There is no doubt that the assassination of Benazir Bhutto was a tragic event and that she deserves an eulogy but the one presented by Global Viewpoint (The best hope is gone, Bangkok Post, January 6, 2008) takes things a little too far all the way into the realm of fairy tales. The assumption that Al-Qaeda carried out the killing is premature and the conclusions drawn from that assumption including the comparison with Ahmed Shah Massoud and a heroic role for Ms Bhutto in the fight against Al-Qaeda are just plain silly. Pakistan still has whatever hope it had prior to the assassination of achieving democracy and containing Islamic extremism. Some hopes are probably gone or at least weakened and those would include the hope of unfreezing certain Swiss bank accounts and sealing forever certain pending court cases by way of political deals made with Musharraf. Other hopes are still as distant as ever and among them is the hope that the day will come when real democracy overcomes dynastic politics in South Asia and real issues rather than family soap operas sway the electorates there.

Cha-am Jamal
Thailand

Friday, January 04, 2008







Reference: Monk molests girl 8, Bangkok Post, January 1, 2008

The news story about a Cambodian monk who molested a Western child (Monk molests girl 8, Bangkok Post, January 1, 2008) serves to illustrate that pedophilia is not a social evil that is imposed on innocent Cambodians by Western debauchery. There are plenty of Cambodian pedophiles. The child prostitution industry in Cambodia is an internal social problem with the supply side controlled entirely by Cambodians including parents who sell their daughters, poverty stricken jobless girls trying to make a living, and the powerful moneyed elite who control the lucrative trade. The demand side is more than 90% Cambodian and the rest consists mostly fellow Asians who share a natural proclivity for misogyny and prostitution as social institutions. There is also a superstitious mystique in Asia with respect to the health and spiritual value of having sex with a virgin and the younger the better, and it is this Asian weirdness that is responsible for the demand side in the market for child prostitution in Cambodia. Poverty provides a ready supply. Wester pedophiles did not invent the Cambodian child sex industry. They choose to go to Cambodia precisely because that industry already exists over there. Yet, international organizations, Cambodian NGOs, and the Western media continue to mis-represent this phenomenon as a social evil imposed on Cambodia by debauched Western pedophiles. The targeting of Western pedophiles particularly in high profile cases offers the illusion that something is being done and it brings in a lot of funding from Western donors to the concerned NGOs in Cambodia. It also provides additional leverage to a corrupt criminal justice system to extort money from rich Westerners.

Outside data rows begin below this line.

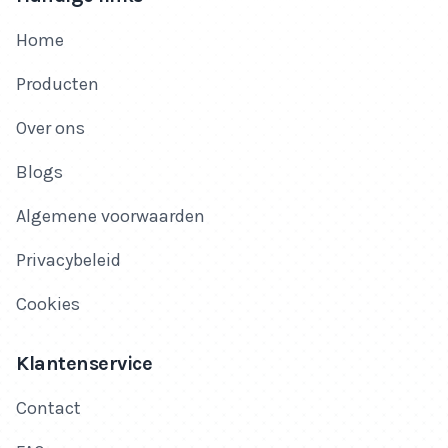
Home
Producten
Over ons
Blogs
Algemene voorwaarden
Privacybeleid
Cookies
Klantenservice
Contact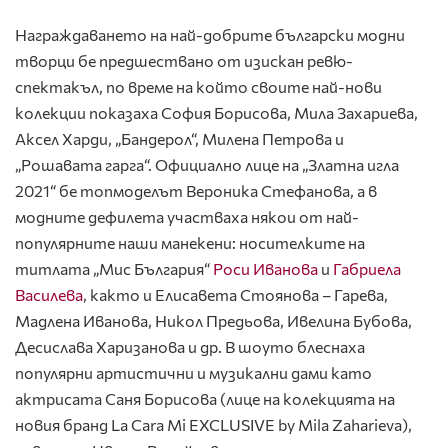
Награждаването на най-добрите български модни
творци бе предшествано от изискан ревю-
спектакъл, по време на който своите най-нови
колекции показаха София Борисова, Мила Захариева,
Аксел Харди, „Бандерол“, Милена Петрова и
„Рошавата гарга“. Официално лице на „Златна игла
2021“ бе топмоделът Вероника Стефанова, а в
модните дефилета участваха някои от най-
популярните наши манекени: носителките на
титлата „Мис България“
Роси Иванова
и
Габриела
Василева
, както и Елисавета Стоянова – Гарева,
Мадлена Иванова, Никол Предьова, Ивелина Бубова,
Десислава Харизанова и др. В шоуто блеснаха
популярни артистични и музикални дами като
актрисата Саня Борисова (лице на колекцията на
новия бранд La Cara Mi EXCLUSIVE by Mila Zaharieva),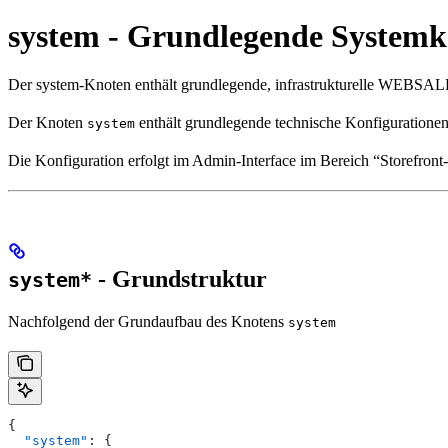
system - Grundlegende Systemk
Der system-Knoten enthält grundlegende, infrastrukturelle WEBSALE
Der Knoten
enthält grundlegende technische Konfigurationen 
system
Die Konfiguration erfolgt im Admin-Interface im Bereich “Storefront
- Grundstruktur
system*
Nachfolgend der Grundaufbau des Knotens
system
{
  "system"
: {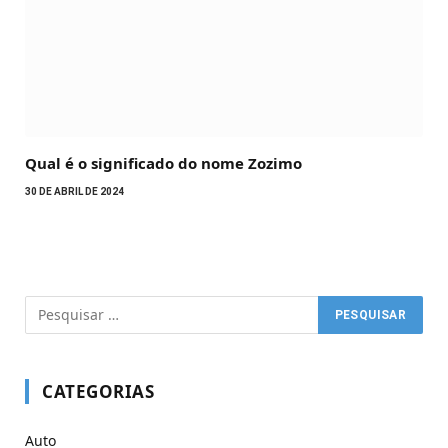
Qual é o significado do nome Zozimo
30 DE ABRIL DE 2024
CATEGORIAS
Auto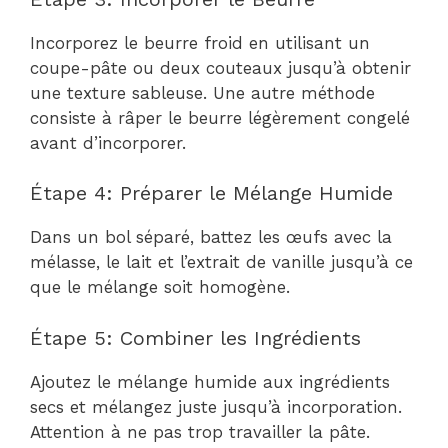
Incorporez le beurre froid en utilisant un
coupe-pâte ou deux couteaux jusqu’à obtenir
une texture sableuse. Une autre méthode
consiste à râper le beurre légèrement congelé
avant d’incorporer.
Étape 4: Préparer le Mélange Humide
Dans un bol séparé, battez les œufs avec la
mélasse, le lait et l’extrait de vanille jusqu’à ce
que le mélange soit homogène.
Étape 5: Combiner les Ingrédients
Ajoutez le mélange humide aux ingrédients
secs et mélangez juste jusqu’à incorporation.
Attention à ne pas trop travailler la pâte.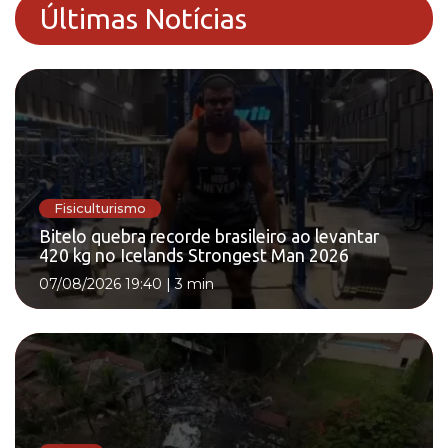
Últimas Notícias
Fisiculturismo
Bitelo quebra recorde brasileiro ao levantar
420 kg no Icelands Strongest Man 2026
07/08/2026 19:40
|
3 min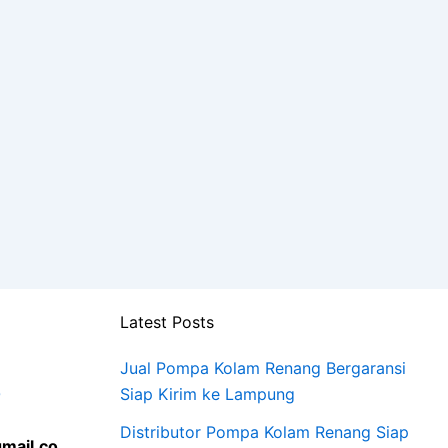
Latest Posts
Jual Pompa Kolam Renang Bergaransi
0
Siap Kirim ke Lampung
Distributor Pompa Kolam Renang Siap
mail.co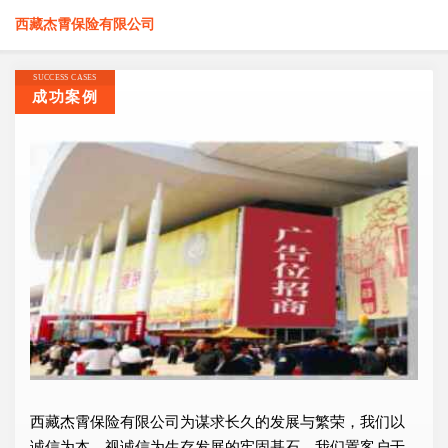
西藏杰霄保险有限公司
SUCCESS CASES
成功案例
西藏杰霄保险有限公司为谋求长久的发展与繁荣，我们以
诚信为本，视诚信为生存发展的牢固基石，我们置客户于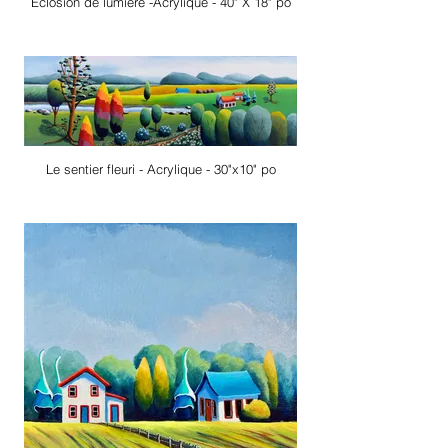
Éclosion de lumière -Acrylique - 40" X 18" po
Le sentier fleuri - Acrylique - 30"x10" po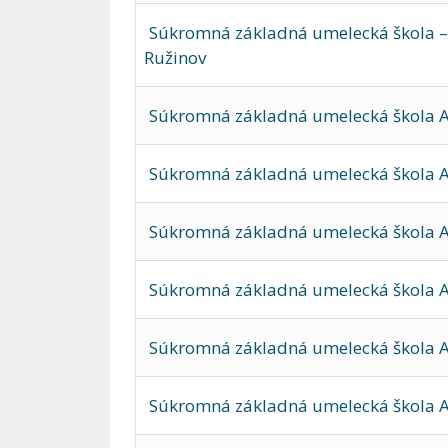
Súkromná základná umelecká škola – 
Ružinov
Súkromná základná umelecká škola AD
Súkromná základná umelecká škola A
Súkromná základná umelecká škola A
Súkromná základná umelecká škola A
Súkromná základná umelecká škola A
Súkromná základná umelecká škola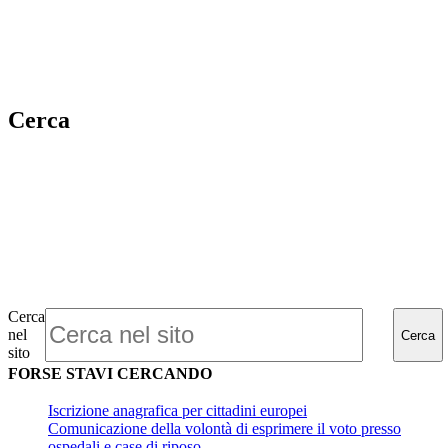
Cerca
Cerca
nel
Cerca
sito
FORSE STAVI CERCANDO
Iscrizione anagrafica per cittadini europei
Comunicazione della volontà di esprimere il voto presso
ospedali e case di riposo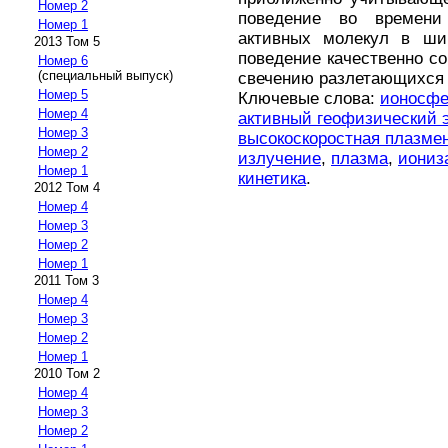
Номер 2
поведение во времени
Номер 1
активных молекул в шир
2013 Том 5
поведение качественно со
Номер 6
(специальный выпуск)
свечению разлетающихся 
Номер 5
Ключевые слова:
ионосфе
Номер 4
активный геофизический 
Номер 3
высокоскоростная плазме
Номер 2
излучение
,
плазма
,
иониз
Номер 1
кинетика
.
2012 Том 4
Номер 4
Номер 3
Номер 2
Номер 1
2011 Том 3
Номер 4
Номер 3
Номер 2
Номер 1
2010 Том 2
Номер 4
Номер 3
Номер 2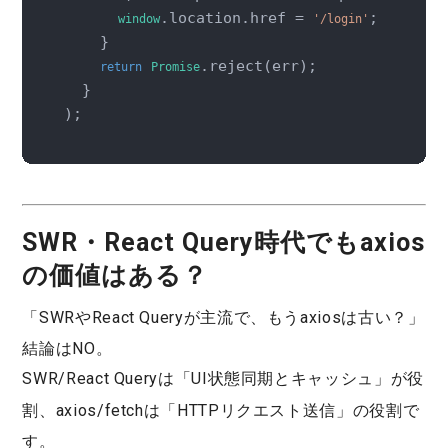
.location.href = 
;

window
'/login'
    }

.reject(err);

return
Promise
  }

);
SWR・React Query時代でもaxios
の価値はある？
「
SWRやReact Queryが主流で、もうaxiosは古い？
」
結論はNO。
SWR/React Query
は「UI状態同期とキャッシュ」が役
割、
axios/fetch
は「HTTPリクエスト送信」の役割で
す。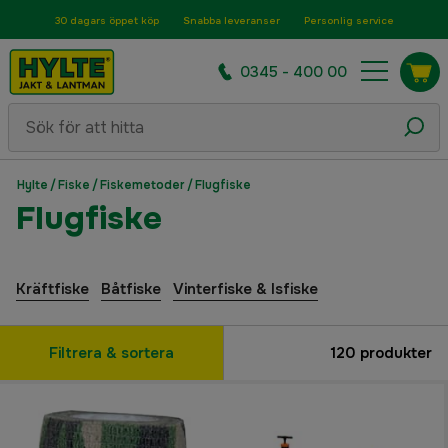
30 dagars öppet köp
Snabba leveranser
Personlig service
0345 - 400 00
Hylte
/
Fiske
/
Fiskemetoder
/
Flugfiske
Flugfiske
Kräftfiske
Båtfiske
Vinterfiske & Isfiske
Filtrera & sortera
120
produkter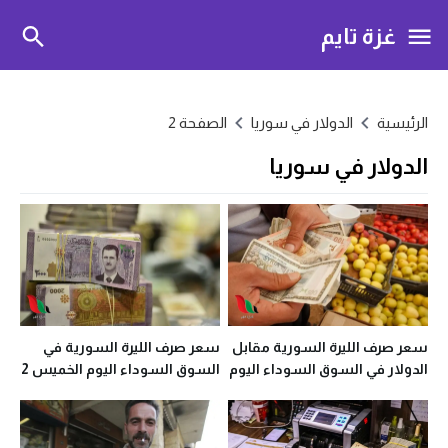
غزة تايم
الرئيسية
الدولار في سوريا
الصفحة 2
الدولار في سوريا
سعر صرف الليرة السورية مقابل
سعر صرف الليرة السورية في
الدولار في السوق السوداء اليوم
السوق السوداء اليوم الخميس 2
الأربعاء 8 تموز 2020
تموز 2020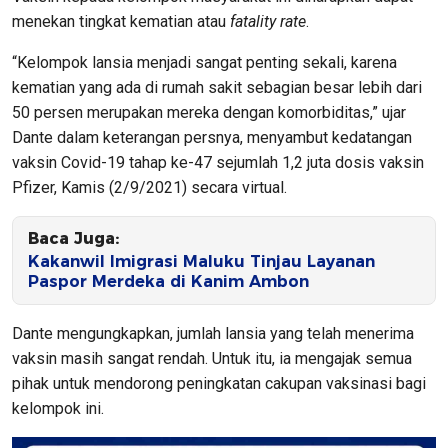
menekan tingkat kematian atau
fatality rate
.
“Kelompok lansia menjadi sangat penting sekali, karena
kematian yang ada di rumah sakit sebagian besar lebih dari
50 persen merupakan mereka dengan komorbiditas,” ujar
Dante dalam keterangan persnya, menyambut kedatangan
vaksin Covid-19 tahap ke-47 sejumlah 1,2 juta dosis vaksin
Pfizer, Kamis (2/9/2021) secara virtual.
Baca Juga:
Kakanwil Imigrasi Maluku Tinjau Layanan
Paspor Merdeka di Kanim Ambon
Dante mengungkapkan, jumlah lansia yang telah menerima
vaksin masih sangat rendah. Untuk itu, ia mengajak semua
pihak untuk mendorong peningkatan cakupan vaksinasi bagi
kelompok ini.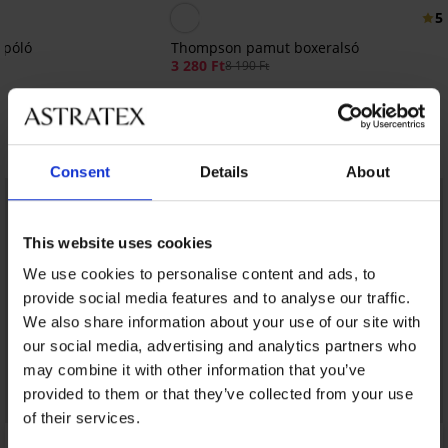
5
fpóló
Thompson pamut boxeralsó
3 280 Ft
8 190 Ft
Fedezzen fel hasonló darabokat
Consent
Details
About
LIMITED
LIMITED
This website uses cookies
We use cookies to personalise content and ads, to
provide social media features and to analyse our traffic.
We also share information about your use of our site with
our social media, advertising and analytics partners who
may combine it with other information that you’ve
provided to them or that they’ve collected from your use
of their services.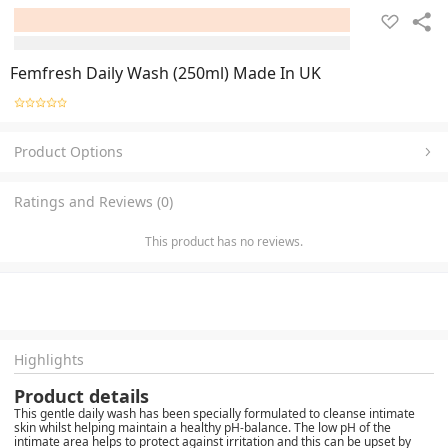
Femfresh Daily Wash (250ml) Made In UK
Product Options
Ratings and Reviews (0)
This product has no reviews.
Highlights
Product details
This gentle daily wash has been specially formulated to cleanse intimate
skin whilst helping maintain a healthy pH-balance. The low pH of the
intimate area helps to protect against irritation and this can be upset by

In a comical and ironical twist, parents who sold their daughter to Western pedophiles often demand and receive compensation in this extortive process. However, the targeting of Western pedophiles does nothing to solve the underlying problems of poverty, child prostitution, and the market for virgins in Cambodia. In fact it makes things worse for Cambodian children because the real underlying social problems are not addressed and because children at risk can now be used to entrap farangs for the purpose of extortion on a grand scale.